Waiting is not the best thing in life. Mundane situations such as standing in a traffic jam, waiting in a long queue, or the more important ones - waiting for an operation, physiotherapy, tedious training are things that we usually cannot speed up and we only have to be patient. Does that mean passively waiting and surrendering to what life brings? Nothing could be more wrong.

The essence of patience is an active process. After all, it requires regulating one’s emotions, looking at what happens to us differently than before, and adapting one’s actions to what is happening. Without these elements, it will be difficult for us to be patient, and automatic behavior, preserved over the years, will come to the fore. And this way, standing in a long traffic jam, we will join the cacophony of horns again, shout at the child (and we were supposed to be calm!),  or we will change the queue in the store, hoping that the next one will move faster.

Unfortunately, today’s fast-paced world does not encourage patience. You could say that it effectively makes it difficult. We have already got used to the fact that virtually any information can be obtained in a few moments and the results do not have to wait long. In a world focused on quick results, it is difficult to cultivate patience. People generally expect needs to be met quickly, questions to be answered quickly, and to see the results of their efforts quickly.

The quick results are undoubtedly pleasant. Our brain melts in ecstasy because the effect came so quickly and easily. The tension in the body comes off and relief comes. This can trap us in the expectation that everything should come just as quickly. Patience, however, requires us to postpone quick effects, learn to wait, deal with unpleasant emotions, stress, and make an effort. Sometimes you have to wait a long time for the effects.

We may encounter discouragement, frustration, and anxiety on our way to achieving our long-term goals. A thousand thoughts begin to flow through my head: “what if it fails”, “if it will always be so hard”, “if it’s all for nothing?” Tension builds up in the body, discomfort appears, the heart beats faster, and the uncertainty about the effects of what the next day will bring increases.

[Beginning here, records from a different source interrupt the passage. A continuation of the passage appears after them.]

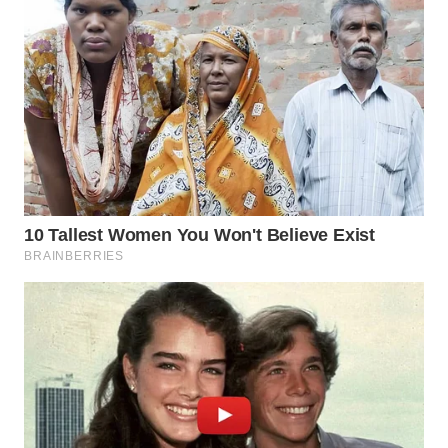
WN
LABUHANBATU
WN
TAPANULI
TENGAH
WN DELI
SERDANG
WN
TEBING
TINGGI
WN
PAKPAK
WN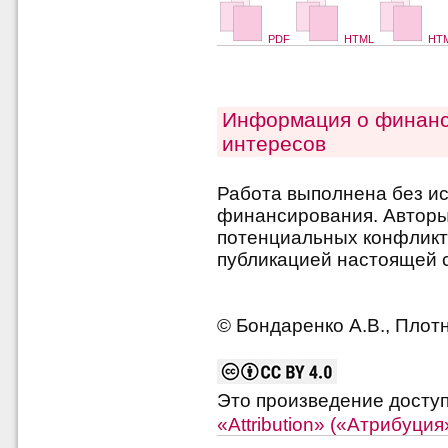
PDF
HTML
HTM
Информация о финанс
интересов
Работа выполнена без и
финансирования. Авторы 
потенциальных конфликт
публикацией настоящей с
© Бондаренко А.В., Плотни
Это произведение досту
«Attribution» («Атрибуци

There may be bitterness, anger, and fear that the effects are not coming as quickly as we would expect.

However, you can effectively train patience. It’s worth it because it brings a number of benefits. First of all, patient people enjoy better mental health – they are able to regulate their emotional arousal more effectively and deal with difficult, stressful, and unpredictable events. Such people also declare that they often feel gratitude, bond with people (including strangers), and are full of hope in the face of challenges.

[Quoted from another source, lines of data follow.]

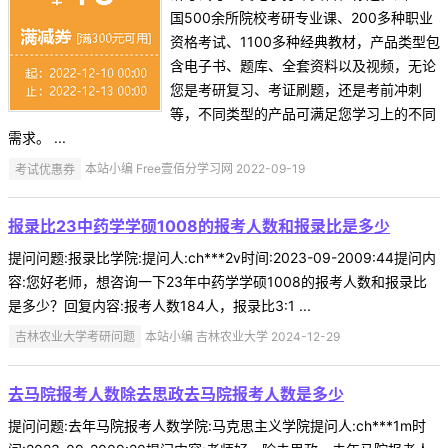
国500余所院校考研专业课、200多种职业
资格考试、1100多种经典教材，产品类型包
含电子书、题库、全套资料以及视频，无论
您是考研复习、考证刷题，还是考前冲刺
等，不同类型的产品可满足您学习上的不同
需求。 ...
考试优惠券
本站小编 Free壹佰分学习网 2022-09-19
报录比23中药学学硕1008的报考人数和报录比是多少
提问问题:报录比学院:提问人:ch***2v时间:2023-09-2009:44提问内
容:您好老师，想咨询一下23年中药学学硕1008的报考人数和报录比
是多少？回复内容:报考人数184人，报录比3:1 ...
吉林农业大学考研问题
本站小编 吉林农业大学 2024-12-29
去马院报考人数除去思政去马院报考人数是多少
提问问题:去年马院报考人数学院:马克思主义学院提问人:ch***1m时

Additionally, they show greater empathy, which makes it easier for them to build good relationships with others and establish lasting relationships.  Two weeks of patience training already bring remarkable results. It is worth trying even at home to see what the effects will be.

3 (not easy) suggestions:

1. Take a different perspective on the situation you are in – it seems extremely difficult at first. How else do you look at what is happening to you ? It’s bad, period. It turns out, however, that impatience is not only an automatic response that we have no influence on. It also includes thoughts and beliefs. And we can work on them consciously. The next time you feel impatient, try to catch the thought that popped into your head. Maybe you can reformulate it to be more constructive? And if not, just catching such a burning thought allows you to stop and focus on the emotions it evoked. Do you feel angry and frustrated? Try to react differently than before. Instead of yelling at your child or partner, do a quick jog around the house. Instead of swearing at traffic jams in the city center, turn on an audiobook and redirect your attention to listening to the book. These are, of course, only examples that do not necessarily apply to you. Try to find situations that are closer to you.

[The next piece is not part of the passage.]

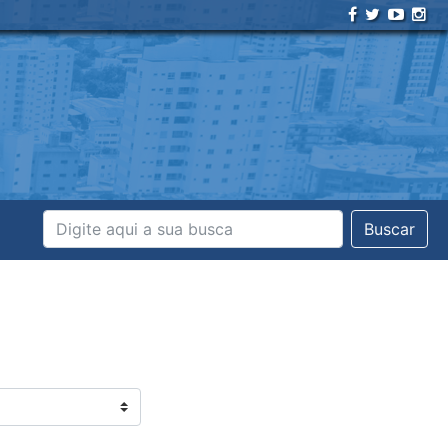
Buscar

2. Gratitude – Write down or think about three things for which you are grateful each evening. This task may seem difficult at first, but after a few days, you will find that gratitude comes more and more naturally to you. Being grateful makes it easier to see achievements and small successes that we don’t pay attention to on a daily basis. It also brings relief in times of difficult times in life.

3. Breathing and mindfulness – paying attention to our breathing allows us to calm down, focus on our body and thoughts. Thanks to such a moment of conscious breathing, we can act more effectively and make informed decisions, not on impulse. It is worth paying attention to whether our breathing is shallow or deep, slow or fast. We can practice mindfulness not only by focusing on breathing but also on every daily activity – eating, walking, or even brushing our teeth.

What about kids?

It would seem that children are by nature impatient. However, it depends on the specific child and the situation in which they find themselves. Perhaps children are more impatient than adults in the long queue at the cash register or during the journey they ask for the hundredth time? But how patient and focused they can be while learning new skills or having fun: crawling, walking, and building blocks.

We often  increase the impatient behavior of children. How? For example, once again responding to their request to play “right away” by saying “later”, or “do not disturb”. After all, they usually try to ask us a few times before they get angry and start crying, screaming, or squeaking boredom.

However, if we want to support children in learning patience, let us notice the times when our children are already patient. Additionally, we can create a family ritual with the child, e.g. reading books before going to bed. Such repetitive activities allow the child to anticipate events, provide a sense of security and teach that it is worth waiting because then something nice will happen. However, while waiting for something distant (birthday, holidays, departure), create a calendar in which the child will tick off another day every day. Practice mindfulness and train the ability to relax is also a great idea.